Whenever a line in the data contains "also", show that line.

━━ EXERCISE DATA ━━

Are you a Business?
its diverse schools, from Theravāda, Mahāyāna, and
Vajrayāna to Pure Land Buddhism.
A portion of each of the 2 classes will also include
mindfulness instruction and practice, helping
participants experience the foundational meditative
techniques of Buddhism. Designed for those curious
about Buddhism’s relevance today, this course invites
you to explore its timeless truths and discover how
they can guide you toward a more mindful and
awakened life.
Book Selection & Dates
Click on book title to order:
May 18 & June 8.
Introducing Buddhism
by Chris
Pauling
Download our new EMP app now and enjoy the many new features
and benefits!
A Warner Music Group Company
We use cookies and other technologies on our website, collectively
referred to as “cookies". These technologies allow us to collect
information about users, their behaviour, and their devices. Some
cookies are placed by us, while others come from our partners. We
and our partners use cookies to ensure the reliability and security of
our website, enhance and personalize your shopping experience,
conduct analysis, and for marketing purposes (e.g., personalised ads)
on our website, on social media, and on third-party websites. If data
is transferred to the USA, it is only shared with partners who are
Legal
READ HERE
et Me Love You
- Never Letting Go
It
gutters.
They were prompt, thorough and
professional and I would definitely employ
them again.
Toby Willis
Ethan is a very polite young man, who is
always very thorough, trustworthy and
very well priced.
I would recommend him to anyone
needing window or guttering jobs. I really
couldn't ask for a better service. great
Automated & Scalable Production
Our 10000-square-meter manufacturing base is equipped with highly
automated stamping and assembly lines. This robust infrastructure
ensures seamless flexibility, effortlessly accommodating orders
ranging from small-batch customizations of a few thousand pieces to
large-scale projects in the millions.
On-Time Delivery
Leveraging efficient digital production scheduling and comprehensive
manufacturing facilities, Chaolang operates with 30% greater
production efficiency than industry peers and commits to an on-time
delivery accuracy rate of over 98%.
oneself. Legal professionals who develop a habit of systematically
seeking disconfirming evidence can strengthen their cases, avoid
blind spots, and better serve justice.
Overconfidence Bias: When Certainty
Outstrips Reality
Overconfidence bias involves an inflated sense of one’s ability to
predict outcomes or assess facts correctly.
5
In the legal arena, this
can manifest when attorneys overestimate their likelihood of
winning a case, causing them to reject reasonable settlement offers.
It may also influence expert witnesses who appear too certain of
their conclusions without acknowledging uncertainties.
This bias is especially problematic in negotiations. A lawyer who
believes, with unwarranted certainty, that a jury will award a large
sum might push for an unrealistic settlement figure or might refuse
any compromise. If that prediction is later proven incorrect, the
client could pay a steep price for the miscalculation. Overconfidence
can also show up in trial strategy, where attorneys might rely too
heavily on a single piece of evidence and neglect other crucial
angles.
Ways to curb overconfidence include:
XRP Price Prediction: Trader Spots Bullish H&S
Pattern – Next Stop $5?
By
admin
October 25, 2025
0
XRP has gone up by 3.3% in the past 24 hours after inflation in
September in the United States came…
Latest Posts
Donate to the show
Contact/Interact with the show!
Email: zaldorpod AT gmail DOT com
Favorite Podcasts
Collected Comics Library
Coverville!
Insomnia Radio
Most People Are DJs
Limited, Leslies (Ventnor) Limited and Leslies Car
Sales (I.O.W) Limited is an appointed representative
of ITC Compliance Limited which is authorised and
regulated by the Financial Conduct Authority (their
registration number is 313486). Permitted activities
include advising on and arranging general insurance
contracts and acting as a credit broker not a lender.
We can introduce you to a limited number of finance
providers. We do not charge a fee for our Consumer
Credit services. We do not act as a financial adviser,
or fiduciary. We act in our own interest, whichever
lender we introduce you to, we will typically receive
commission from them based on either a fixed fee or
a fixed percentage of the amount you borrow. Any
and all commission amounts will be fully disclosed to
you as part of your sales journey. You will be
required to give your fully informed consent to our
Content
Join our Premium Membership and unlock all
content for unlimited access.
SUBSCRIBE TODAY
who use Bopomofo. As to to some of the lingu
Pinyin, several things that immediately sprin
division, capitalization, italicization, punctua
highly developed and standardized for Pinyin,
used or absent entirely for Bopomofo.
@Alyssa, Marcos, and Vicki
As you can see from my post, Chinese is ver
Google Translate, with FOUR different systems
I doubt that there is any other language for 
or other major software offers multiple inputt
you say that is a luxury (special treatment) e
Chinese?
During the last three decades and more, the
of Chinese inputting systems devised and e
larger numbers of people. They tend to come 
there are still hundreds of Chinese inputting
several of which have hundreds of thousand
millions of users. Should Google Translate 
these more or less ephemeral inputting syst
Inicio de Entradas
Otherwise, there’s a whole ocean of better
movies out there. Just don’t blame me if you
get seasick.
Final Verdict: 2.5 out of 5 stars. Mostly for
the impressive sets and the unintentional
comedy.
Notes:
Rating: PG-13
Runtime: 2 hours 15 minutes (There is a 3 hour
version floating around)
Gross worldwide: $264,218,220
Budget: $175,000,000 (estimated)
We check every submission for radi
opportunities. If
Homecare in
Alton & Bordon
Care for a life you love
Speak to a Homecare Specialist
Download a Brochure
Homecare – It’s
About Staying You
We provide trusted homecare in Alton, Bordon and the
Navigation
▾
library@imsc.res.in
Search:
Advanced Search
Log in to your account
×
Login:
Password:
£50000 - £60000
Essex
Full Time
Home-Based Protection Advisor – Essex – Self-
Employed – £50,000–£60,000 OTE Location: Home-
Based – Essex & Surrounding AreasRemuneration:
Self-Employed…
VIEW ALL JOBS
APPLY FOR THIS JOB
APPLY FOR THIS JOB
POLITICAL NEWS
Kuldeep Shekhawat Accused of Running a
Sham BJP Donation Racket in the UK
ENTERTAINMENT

━━━

> _EXERCISE RESPONSE_
A portion of each of the 2 classes will also include
It may also influence expert witnesses who appear too certain of
can also show up in trial strategy, where attorneys might rely too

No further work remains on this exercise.